WHAT THIS TASK INVOLVES:
A word-for-word restatement of the full listing is required.
###
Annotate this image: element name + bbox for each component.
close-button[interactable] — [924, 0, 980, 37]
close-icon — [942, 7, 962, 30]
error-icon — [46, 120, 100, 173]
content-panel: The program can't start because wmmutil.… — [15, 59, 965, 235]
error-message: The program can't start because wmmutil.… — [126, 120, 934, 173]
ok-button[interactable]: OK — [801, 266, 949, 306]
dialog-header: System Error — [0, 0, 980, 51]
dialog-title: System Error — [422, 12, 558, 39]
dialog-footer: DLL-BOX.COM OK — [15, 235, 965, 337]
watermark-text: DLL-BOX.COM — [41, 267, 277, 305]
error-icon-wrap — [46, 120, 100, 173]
###
SOLVED EXERCISE:
Annotate this image: element name + bbox for each component.
close-button[interactable] — [924, 0, 980, 37]
close-icon — [942, 7, 962, 30]
error-icon — [46, 120, 100, 173]
content-panel: The program can't start because wmmutil.… — [15, 59, 965, 235]
error-message: The program can't start because wmmutil.… — [126, 120, 934, 173]
ok-button[interactable]: OK — [801, 266, 949, 306]
dialog-header: System Error — [0, 0, 980, 51]
dialog-title: System Error — [422, 12, 558, 39]
dialog-footer: DLL-BOX.COM OK — [15, 235, 965, 337]
watermark-text: DLL-BOX.COM — [41, 267, 277, 305]
error-icon-wrap — [46, 120, 100, 173]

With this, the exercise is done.